┌──

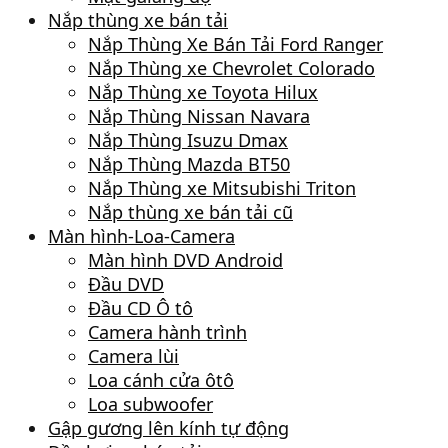
Nắp thùng xe bán tải
Nắp Thùng Xe Bán Tải Ford Ranger
Nắp Thùng xe Chevrolet Colorado
Nắp Thùng xe Toyota Hilux
Nắp Thùng Nissan Navara
Nắp Thùng Isuzu Dmax
Nắp Thùng Mazda BT50
Nắp Thùng xe Mitsubishi Triton
Nắp thùng xe bán tải cũ
Màn hình-Loa-Camera
Màn hình DVD Android
Đầu DVD
Đầu CD Ô tô
Camera hành trình
Camera lùi
Loa cánh cửa ôtô
Loa subwoofer
Gập gương lên kính tự động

└──

*ACTIVITY*: Please give every line above again word for word, apart from the pictures.

*WORKED SOLUTION*:
Nắp thùng xe bán tải
Nắp Thùng Xe Bán Tải Ford Ranger
Nắp Thùng xe Chevrolet Colorado
Nắp Thùng xe Toyota Hilux
Nắp Thùng Nissan Navara
Nắp Thùng Isuzu Dmax
Nắp Thùng Mazda BT50
Nắp Thùng xe Mitsubishi Triton
Nắp thùng xe bán tải cũ
Màn hình-Loa-Camera
Màn hình DVD Android
Đầu DVD
Đầu CD Ô tô
Camera hành trình
Camera lùi
Loa cánh cửa ôtô
Loa subwoofer
Gập gương lên kính tự động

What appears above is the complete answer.